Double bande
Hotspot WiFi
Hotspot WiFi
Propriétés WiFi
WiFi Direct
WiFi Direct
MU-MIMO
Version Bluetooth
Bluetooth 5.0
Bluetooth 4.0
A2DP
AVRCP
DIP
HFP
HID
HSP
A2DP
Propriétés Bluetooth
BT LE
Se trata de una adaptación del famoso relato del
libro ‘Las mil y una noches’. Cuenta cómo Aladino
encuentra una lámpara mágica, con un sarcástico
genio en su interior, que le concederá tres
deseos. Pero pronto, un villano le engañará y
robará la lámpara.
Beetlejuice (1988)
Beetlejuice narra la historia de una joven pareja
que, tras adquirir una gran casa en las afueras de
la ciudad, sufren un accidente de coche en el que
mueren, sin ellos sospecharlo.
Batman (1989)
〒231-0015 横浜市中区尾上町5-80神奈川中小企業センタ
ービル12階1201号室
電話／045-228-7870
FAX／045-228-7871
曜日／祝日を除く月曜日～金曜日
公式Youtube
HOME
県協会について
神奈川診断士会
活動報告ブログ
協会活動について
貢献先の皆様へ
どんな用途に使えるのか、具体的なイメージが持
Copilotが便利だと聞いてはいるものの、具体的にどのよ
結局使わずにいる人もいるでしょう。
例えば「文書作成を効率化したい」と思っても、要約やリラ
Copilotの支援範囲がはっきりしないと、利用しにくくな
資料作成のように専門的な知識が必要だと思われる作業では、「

## Instructions for the task
What lines in the entries above hold "Bluetooth"? Copy every one.

## Solution for this task
Version Bluetooth
Bluetooth 5.0
Bluetooth 4.0
Propriétés Bluetooth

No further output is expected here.